Work instruction:
Check every line of the entries below for "自定义项目", and copy the lines that have it.

Stored data entries:
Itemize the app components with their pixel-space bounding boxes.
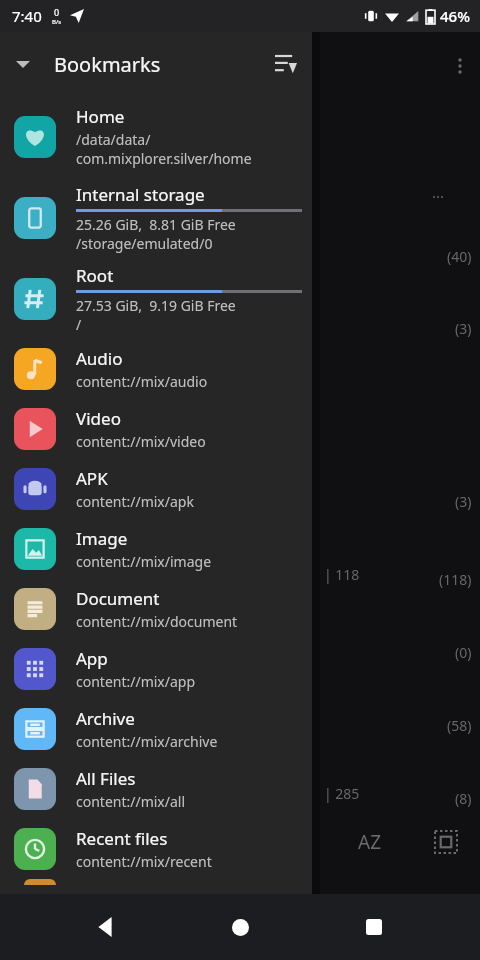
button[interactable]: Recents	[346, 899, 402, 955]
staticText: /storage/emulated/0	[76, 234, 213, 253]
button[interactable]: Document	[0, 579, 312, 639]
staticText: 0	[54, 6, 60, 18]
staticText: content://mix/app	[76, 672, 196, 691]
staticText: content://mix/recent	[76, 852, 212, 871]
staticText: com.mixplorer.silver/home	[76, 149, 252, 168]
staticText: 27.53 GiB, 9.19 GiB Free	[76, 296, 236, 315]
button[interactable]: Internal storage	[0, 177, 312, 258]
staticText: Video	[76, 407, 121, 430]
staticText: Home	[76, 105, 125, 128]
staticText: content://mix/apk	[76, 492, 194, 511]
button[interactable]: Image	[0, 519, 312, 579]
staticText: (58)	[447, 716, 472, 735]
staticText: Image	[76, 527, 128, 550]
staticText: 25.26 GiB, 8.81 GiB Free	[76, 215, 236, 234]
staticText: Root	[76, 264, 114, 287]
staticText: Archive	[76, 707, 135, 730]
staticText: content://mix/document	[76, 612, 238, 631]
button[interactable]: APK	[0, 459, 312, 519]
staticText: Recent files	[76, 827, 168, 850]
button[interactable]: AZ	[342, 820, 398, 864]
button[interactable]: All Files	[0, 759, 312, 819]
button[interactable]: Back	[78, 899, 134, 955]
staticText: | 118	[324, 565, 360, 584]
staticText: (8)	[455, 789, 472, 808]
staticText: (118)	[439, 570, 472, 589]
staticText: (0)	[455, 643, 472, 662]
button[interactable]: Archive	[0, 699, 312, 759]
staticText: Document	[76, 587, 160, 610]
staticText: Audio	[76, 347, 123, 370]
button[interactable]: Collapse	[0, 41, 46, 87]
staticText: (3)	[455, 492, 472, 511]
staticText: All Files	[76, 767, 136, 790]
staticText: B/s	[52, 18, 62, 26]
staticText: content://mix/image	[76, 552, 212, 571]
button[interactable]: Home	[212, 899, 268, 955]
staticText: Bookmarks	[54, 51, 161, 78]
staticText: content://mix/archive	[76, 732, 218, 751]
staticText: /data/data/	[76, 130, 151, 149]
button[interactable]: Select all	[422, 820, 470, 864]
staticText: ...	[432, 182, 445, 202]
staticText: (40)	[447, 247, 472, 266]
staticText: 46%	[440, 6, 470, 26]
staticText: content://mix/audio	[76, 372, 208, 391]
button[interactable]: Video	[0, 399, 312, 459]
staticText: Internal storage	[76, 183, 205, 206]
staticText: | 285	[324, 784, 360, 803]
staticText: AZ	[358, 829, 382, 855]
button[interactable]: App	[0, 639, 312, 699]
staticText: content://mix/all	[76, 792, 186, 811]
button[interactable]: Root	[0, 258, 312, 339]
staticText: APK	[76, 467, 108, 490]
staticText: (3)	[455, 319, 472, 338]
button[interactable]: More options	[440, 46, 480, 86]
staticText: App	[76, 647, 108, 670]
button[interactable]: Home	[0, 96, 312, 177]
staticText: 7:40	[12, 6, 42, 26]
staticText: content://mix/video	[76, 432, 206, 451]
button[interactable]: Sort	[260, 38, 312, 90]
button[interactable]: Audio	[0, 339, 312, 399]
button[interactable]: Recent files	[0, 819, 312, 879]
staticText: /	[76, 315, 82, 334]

---

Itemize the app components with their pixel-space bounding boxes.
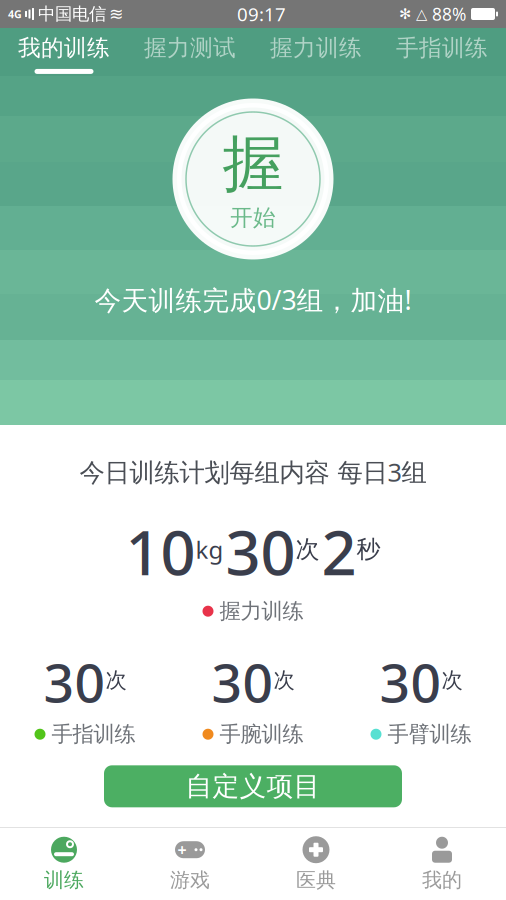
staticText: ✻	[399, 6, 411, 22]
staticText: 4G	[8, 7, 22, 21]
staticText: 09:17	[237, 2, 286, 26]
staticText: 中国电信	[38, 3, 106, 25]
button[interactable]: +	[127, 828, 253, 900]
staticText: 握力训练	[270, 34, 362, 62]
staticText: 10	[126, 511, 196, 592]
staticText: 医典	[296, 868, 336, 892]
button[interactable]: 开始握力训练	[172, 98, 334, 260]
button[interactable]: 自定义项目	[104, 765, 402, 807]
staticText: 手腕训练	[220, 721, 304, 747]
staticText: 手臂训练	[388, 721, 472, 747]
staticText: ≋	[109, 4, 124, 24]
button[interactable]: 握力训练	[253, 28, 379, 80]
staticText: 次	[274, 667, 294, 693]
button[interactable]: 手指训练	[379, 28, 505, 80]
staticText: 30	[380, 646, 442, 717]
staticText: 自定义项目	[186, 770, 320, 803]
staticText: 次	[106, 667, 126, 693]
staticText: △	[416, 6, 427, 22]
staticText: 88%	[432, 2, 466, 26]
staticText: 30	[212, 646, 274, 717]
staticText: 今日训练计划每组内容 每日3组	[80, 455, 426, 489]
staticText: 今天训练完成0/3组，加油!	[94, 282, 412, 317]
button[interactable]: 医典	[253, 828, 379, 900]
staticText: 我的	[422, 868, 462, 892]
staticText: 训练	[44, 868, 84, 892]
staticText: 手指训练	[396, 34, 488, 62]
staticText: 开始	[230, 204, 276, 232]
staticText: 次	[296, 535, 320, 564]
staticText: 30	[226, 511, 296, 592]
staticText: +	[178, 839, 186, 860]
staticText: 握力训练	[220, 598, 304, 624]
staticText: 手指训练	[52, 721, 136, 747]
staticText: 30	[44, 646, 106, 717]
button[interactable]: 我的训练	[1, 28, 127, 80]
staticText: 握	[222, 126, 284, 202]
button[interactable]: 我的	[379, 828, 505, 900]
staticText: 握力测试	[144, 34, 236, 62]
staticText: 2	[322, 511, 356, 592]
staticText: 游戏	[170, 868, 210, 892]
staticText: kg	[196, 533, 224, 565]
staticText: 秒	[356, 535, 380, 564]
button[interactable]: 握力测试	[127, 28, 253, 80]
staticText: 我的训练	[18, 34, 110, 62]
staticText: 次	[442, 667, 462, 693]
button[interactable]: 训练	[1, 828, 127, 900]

==

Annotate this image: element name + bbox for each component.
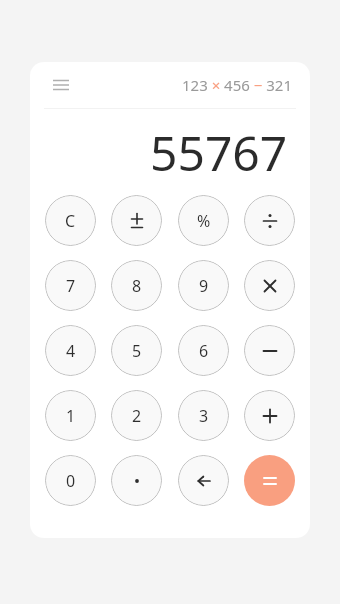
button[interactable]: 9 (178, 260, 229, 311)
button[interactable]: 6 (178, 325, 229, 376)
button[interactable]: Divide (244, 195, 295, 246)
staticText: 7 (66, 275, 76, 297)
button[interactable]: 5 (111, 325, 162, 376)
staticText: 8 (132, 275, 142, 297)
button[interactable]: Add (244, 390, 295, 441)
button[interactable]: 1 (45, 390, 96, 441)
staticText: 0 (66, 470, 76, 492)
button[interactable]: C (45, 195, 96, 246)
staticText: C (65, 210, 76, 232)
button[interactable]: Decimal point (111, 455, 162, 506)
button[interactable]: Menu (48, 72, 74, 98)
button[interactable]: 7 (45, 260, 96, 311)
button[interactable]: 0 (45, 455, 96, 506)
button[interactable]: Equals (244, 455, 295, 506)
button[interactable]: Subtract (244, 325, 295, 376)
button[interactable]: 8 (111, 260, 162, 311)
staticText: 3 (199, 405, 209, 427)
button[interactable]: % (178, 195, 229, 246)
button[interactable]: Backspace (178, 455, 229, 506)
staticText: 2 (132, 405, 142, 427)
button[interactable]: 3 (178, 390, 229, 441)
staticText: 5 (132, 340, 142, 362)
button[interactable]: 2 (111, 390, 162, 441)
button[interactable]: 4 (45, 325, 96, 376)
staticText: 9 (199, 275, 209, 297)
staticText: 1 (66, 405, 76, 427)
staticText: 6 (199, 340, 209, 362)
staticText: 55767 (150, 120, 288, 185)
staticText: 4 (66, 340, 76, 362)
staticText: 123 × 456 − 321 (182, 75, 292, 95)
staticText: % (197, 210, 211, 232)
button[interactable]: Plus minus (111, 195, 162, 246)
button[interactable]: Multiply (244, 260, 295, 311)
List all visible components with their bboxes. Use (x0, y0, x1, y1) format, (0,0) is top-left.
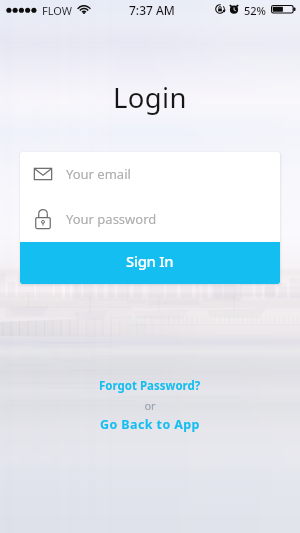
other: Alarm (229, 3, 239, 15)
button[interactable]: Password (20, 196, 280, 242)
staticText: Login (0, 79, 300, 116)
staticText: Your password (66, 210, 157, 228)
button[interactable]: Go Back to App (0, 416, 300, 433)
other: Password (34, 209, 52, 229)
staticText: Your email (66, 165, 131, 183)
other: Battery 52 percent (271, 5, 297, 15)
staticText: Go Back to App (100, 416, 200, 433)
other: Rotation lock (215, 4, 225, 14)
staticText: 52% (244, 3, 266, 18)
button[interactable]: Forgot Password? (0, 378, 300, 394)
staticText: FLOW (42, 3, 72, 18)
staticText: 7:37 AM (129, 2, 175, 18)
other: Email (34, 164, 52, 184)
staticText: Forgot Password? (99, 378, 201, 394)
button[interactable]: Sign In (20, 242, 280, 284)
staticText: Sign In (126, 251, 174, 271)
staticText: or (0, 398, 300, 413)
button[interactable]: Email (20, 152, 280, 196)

Answer space:
button[interactable]: 自定义项目	[104, 765, 402, 807]
staticText: 自定义项目	[186, 770, 320, 803]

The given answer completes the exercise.